Em Navegantes, se destacam A INC (Indústria Naval Catarinense), a Navship, D'Leon e Engita, que oferecem suporte logístico para a construção e reparo de embarcações tanto da indústria pesqueira quanto nas de petróleo e gás.
Além disso, a cadeia logística do pescado é bastante estruturada, com armadores encontrando desde peças e equipamentos até fornecedores de gelo, completando todo o ciclo necessário para a atividade. Mesmo com essa base sólida, a regulamentação cada vez mais restritiva e os critérios ambientais são questões que precisam ser continuamente superadas.
“Temos parcerias com entidades como Epagri, Sebrae e Senar para desenvolver programas de gestão, incentivando tanto a pesca industrial quanto a artesanal”, complementa Jairo Romeu Ferracioli.
Já o doutor em ciência e tecnologia ambiental, Paulo Ricardo Schwingel, reforça também que os desafios da indústria pesqueira de Itajaí estão relacionados à garantia de estabilidade a longo prazo, mirando horizontes de 10, 20 e 30 anos. A preocupação é assegurar que a disponibilidade de matéria-prima atual se mantenha no futuro. Além disso, a indústria também enfrenta o desafio de se adaptar às mudanças climáticas, criando estratégias de gestão que minimizem seus impactos sobre os recursos pesqueiros.

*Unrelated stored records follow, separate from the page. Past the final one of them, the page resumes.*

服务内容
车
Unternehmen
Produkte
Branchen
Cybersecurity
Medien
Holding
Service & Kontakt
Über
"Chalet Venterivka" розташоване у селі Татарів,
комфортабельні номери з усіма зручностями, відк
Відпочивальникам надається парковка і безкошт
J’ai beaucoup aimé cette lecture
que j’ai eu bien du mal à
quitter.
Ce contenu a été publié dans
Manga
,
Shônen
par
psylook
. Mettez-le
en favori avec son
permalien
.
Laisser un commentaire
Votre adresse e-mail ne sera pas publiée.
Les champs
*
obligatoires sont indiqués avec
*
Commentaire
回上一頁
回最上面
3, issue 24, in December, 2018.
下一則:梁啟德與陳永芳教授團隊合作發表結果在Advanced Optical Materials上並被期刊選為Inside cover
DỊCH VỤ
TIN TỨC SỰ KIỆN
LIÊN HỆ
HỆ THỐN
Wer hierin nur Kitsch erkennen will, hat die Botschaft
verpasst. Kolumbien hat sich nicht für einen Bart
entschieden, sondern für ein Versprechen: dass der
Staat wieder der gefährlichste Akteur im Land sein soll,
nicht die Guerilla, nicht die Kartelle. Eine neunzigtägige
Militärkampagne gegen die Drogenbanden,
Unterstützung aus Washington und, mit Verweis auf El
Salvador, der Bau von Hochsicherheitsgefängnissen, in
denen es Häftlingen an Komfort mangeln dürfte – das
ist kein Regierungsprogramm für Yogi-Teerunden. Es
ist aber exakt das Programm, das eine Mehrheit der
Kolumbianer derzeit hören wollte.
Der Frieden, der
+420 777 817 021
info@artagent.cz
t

Observatório da Pesca monitora economia e sustentabilidade
De acordo com o oceanógrafo Luiz Carlos Matsuda, o Observatório da Pesca surgiu como uma solução para a escassez de dados confiáveis sobre o setor pesqueiro e foi criado com o apoio do Sebrae de Santa Catarina. A plataforma reúne dados de sete fontes diferentes, incluindo o IBGE e a Univali, com foco em desembarques pesqueiros e a cadeia produtiva do setor. Com mais de 35 painéis interativos, é possível monitorar aspectos como sustentabilidade dos estoques pesqueiros e a movimentação econômica da pesca. Além de facilitar a análise do mercado, os dados disponíveis ajudam a criar um ambiente mais sustentável, estimulando parcerias entre o governo e a iniciativa privada, com foco na inovação e na preservação dos recursos marinhos.

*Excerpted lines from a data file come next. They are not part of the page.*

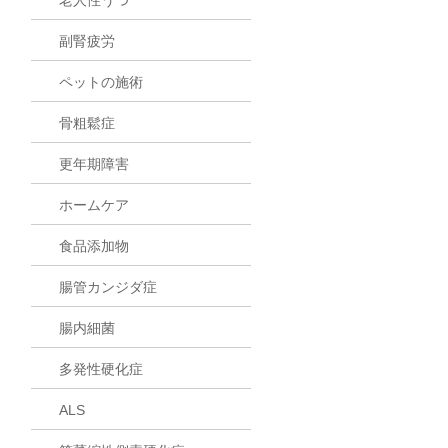
副腎疲労
ペットの施術
骨粗鬆症
更年期障害
ホームケア
食品添加物
腸管カンジダ症
腸内細菌
多発性硬化症
ALS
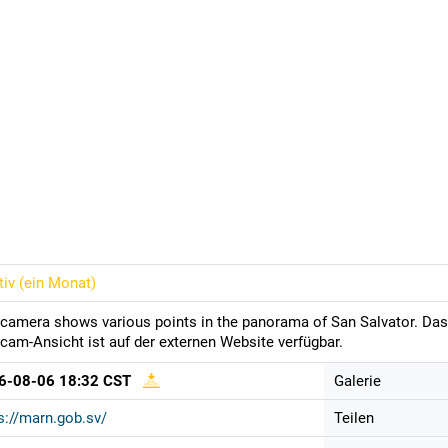
tiv (
ein Monat
)
camera shows various points in the panorama of San Salvator. Das V
am-Ansicht ist auf der externen Website verfügbar.
6-08-06 18:32 CST
Galerie
s://marn.gob.sv/
Teilen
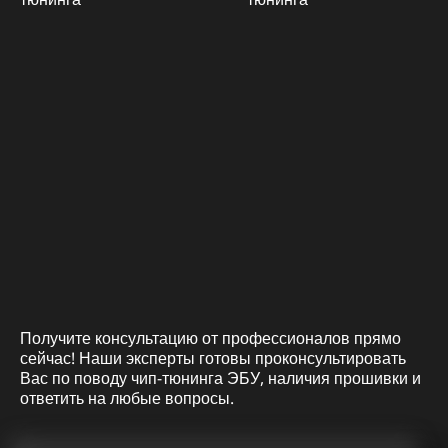
Получите консультацию от профессионалов прямо
сейчас! Наши эксперты готовы проконсультировать
Вас по поводу чип-тюнинга ЭБУ, наличия прошивки и
ответить на любые вопросы.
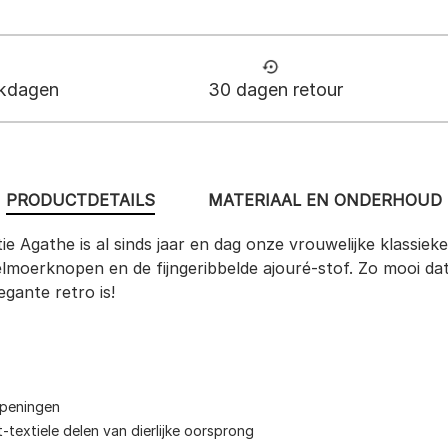
rkdagen
30 dagen retour
PRODUCTDETAILS
MATERIAAL EN ONDERHOUD
ie Agathe is al sinds jaar en dag onze vrouwelijke klassie
relmoerknopen en de fijngeribbelde ajouré-stof. Zo mooi d
gante retro is!
openingen
t-textiele delen van dierlijke oorsprong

Paulo Ricardo Schwingel, doutor em Ciência e Tecnologia Ambiental, destacou que a pesca industrial em Itajaí tem perspectivas promissoras pelos investimentos em pesquisa realizados pela própria indústria. Entretanto, as mudanças climáticas já afetam a pesca da sardinha, uma das mais importantes do Brasil, com mais de 100 mil toneladas capturadas este ano.
Paulo observou que, nos últimos 25 anos, o período reprodutivo da sardinha se adiantou e ampliou, passando de três meses (de dezembro a fevereiro) para seis meses, começando em outubro. Além disso, o aquecimento da região sul do Brasil fez com que a sardinha migrasse para áreas mais ao sul, alcançando agora a divisa com o Uruguai.
Essas mudanças exigem ajustes na gestão pesqueira, como a ampliação da área de captura e a modificação do período de defeso. Hoje, o defeso da sardinha dura cinco meses, de outubro a fevereiro, coincidindo com o período reprodutivo da espécie. Schwingel reforça que adaptações são necessárias para garantir a sustentabilidade da pesca e a disponibilidade dos recursos.
Outro fator a ser monitorado são os eventos climáticos extremos, como o El Niño. Episódios severos de El Niño, com aquecimento do Oceano Pacífico, podem impactar negativamente nos estoques de sardinha.
A indústria pesqueira de Itajaí desempenha um papel fundamental na economia azul do Brasil, concentrando as principais indústrias do sul e sudeste do país na região da foz do rio Itajaí-açu. Especialistas alertam para a necessidade de cautela em relação à expansão do setor devido à capacidade limitada dos ecossistemas, como o Oceano Atlântico, que já está próximo de seus limites de exploração.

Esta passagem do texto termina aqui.